Frequently Asked Questions
If you’re new to the DataStax Zero Downtime Migration features, these FAQs are for you.
What is meant by Zero Downtime Migration?
Zero Downtime Migration (ZDM) means the ability for you to reliably migrate client applications and data between CQL clusters with no interruption of service.
ZDM lets you accomplish migrations without the need to change your client application code, and with only minimal configuration changes. While in some cases you may need to make some minor changes at the client application level, these changes will be minimal and non-invasive, especially if your client application uses an externalized property configuration for contact points.
The suite of ZDM tools enables you to migrate the real-time activity generated by your client applications, as well as transfer your existing data, always with a simple rollback strategy that does not require any downtime.
It is important to note that the Zero Downtime Migration process requires you to be able to perform rolling restarts of your client applications during the migration.
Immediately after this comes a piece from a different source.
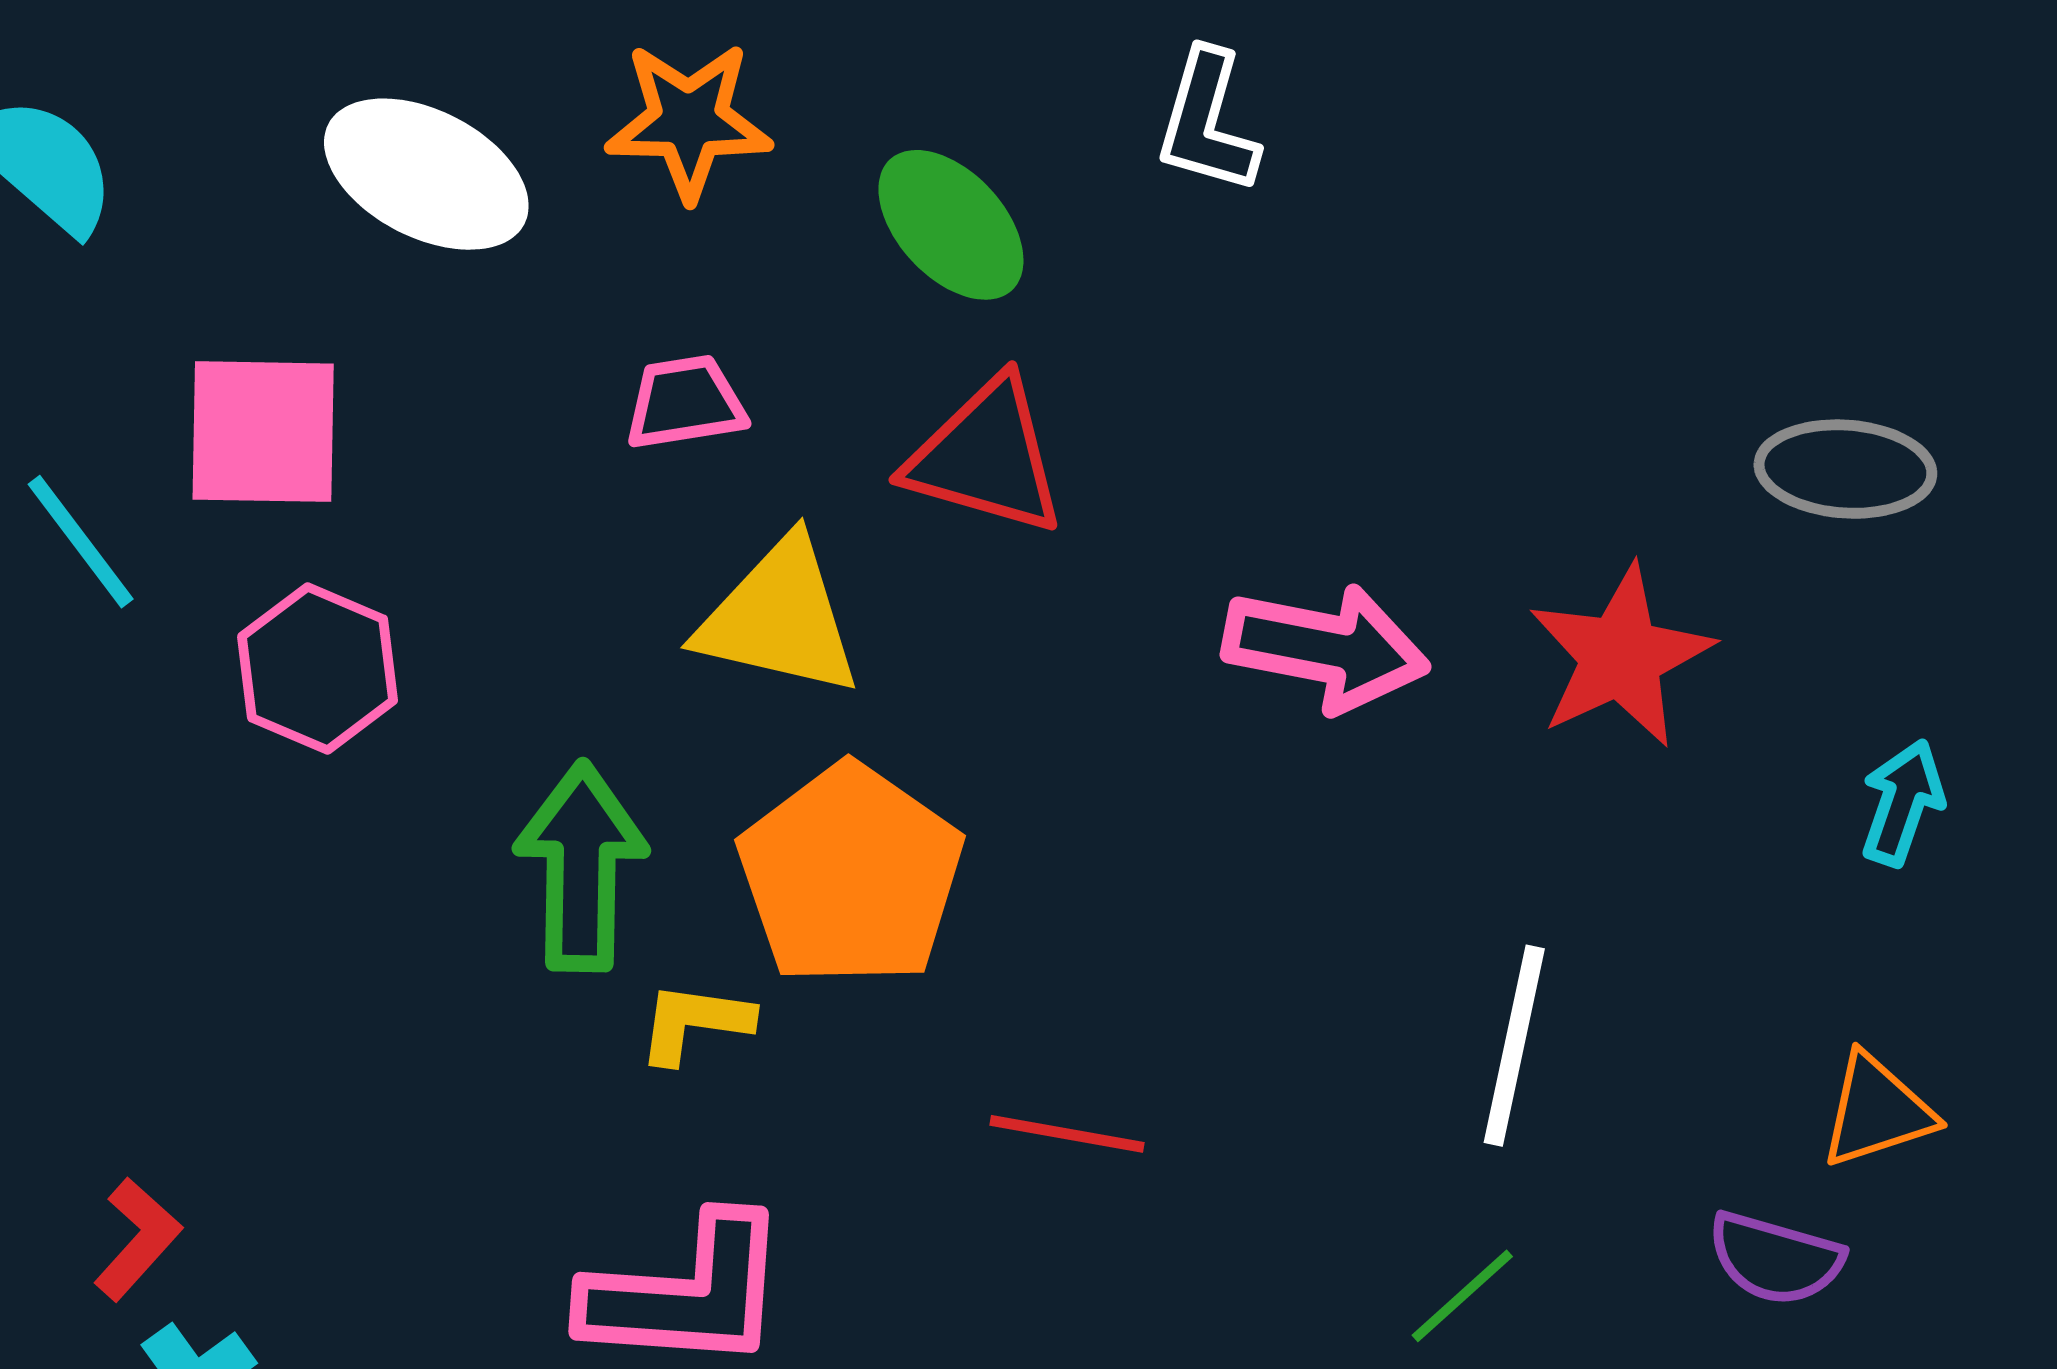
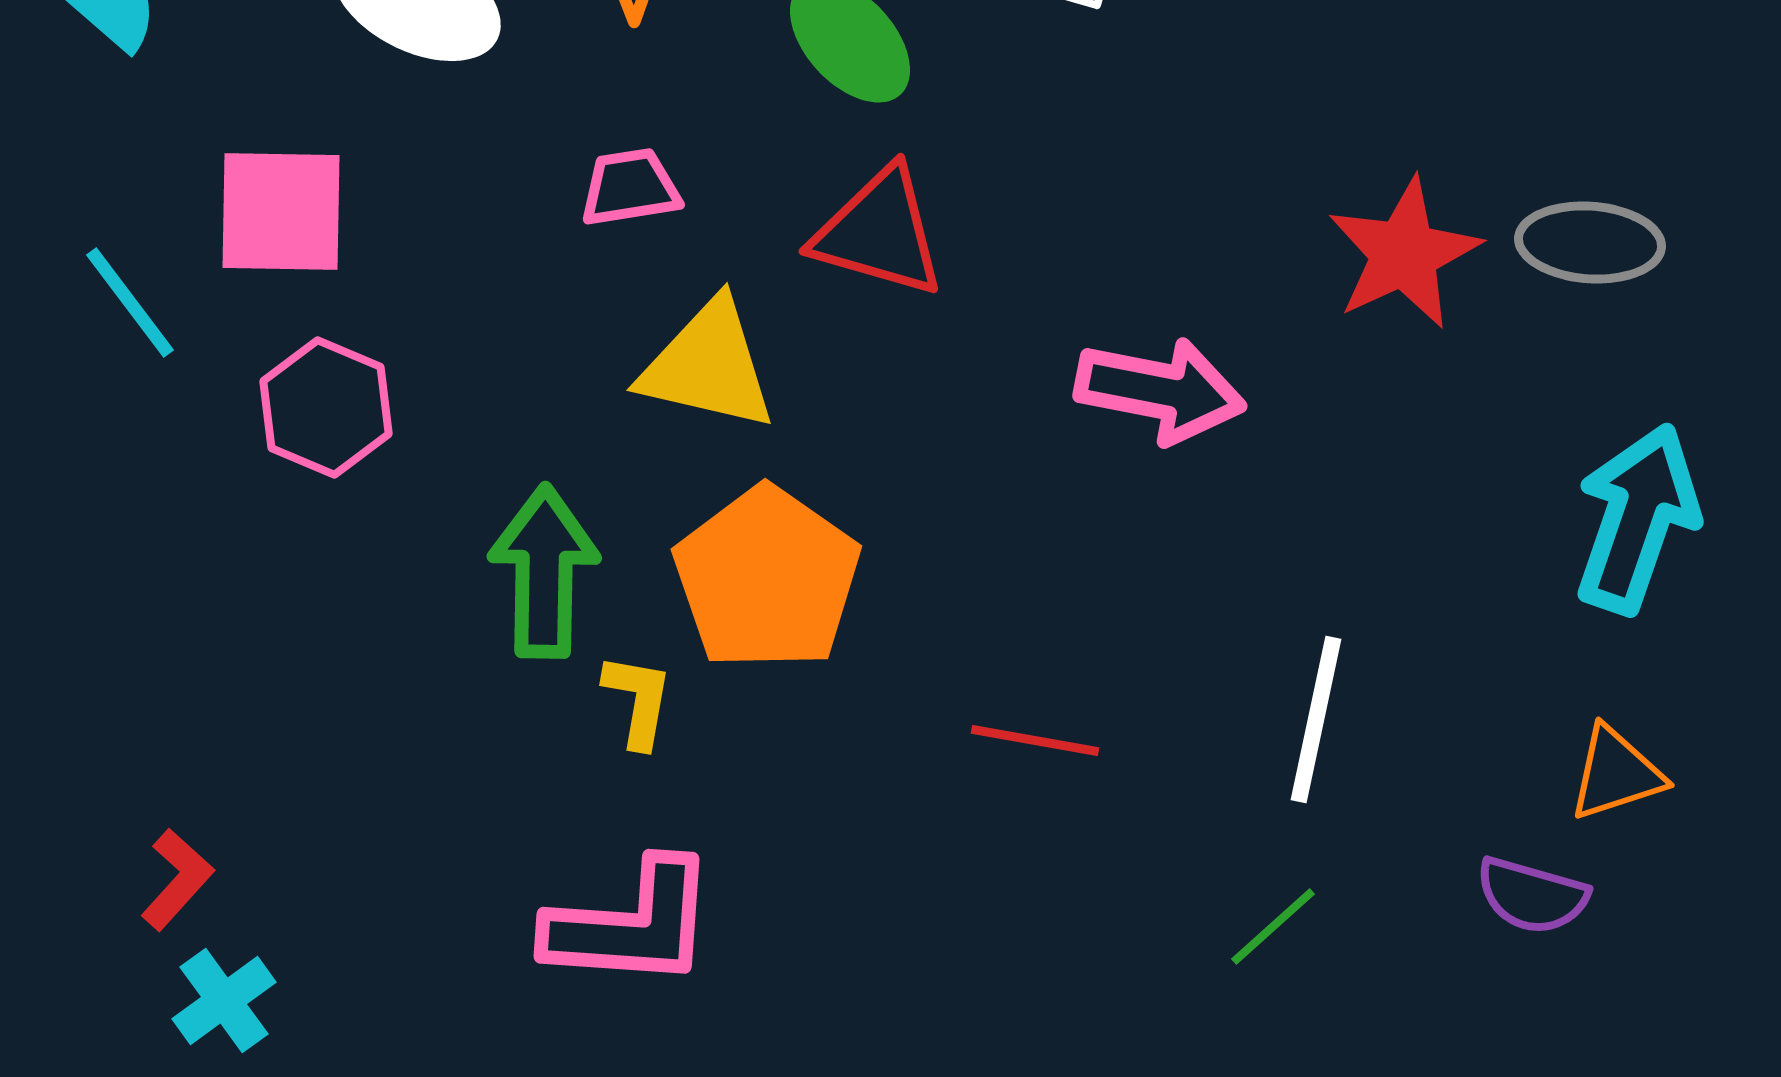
red star: (1621, 656) -> (1404, 254), moved
cyan arrow: (1902, 803) -> (1637, 518), size x1.8
yellow L-shape: (695, 1023) -> (638, 700), turned 92
red line: (1067, 1134) -> (1035, 740), moved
In the context of migrating between clusters (client applications and data), the examples in this guide sometimes refer to the migration to our cloud-native database environment, DataStax Astra DB. However, it is important to emphasize that the ZDM Proxy can be freely used to migrate without downtime between any combination of CQL clusters of any type. In addition to Astra DB, examples include Apache Cassandra® or DataStax Enterprise (DSE). |
Can you illustrate the overall workflow and phases of a migration?
See the diagrams of the ZDM migration phases.
Do you offer an interactive self-guided lab to help me learn about ZDM migrations at my own pace?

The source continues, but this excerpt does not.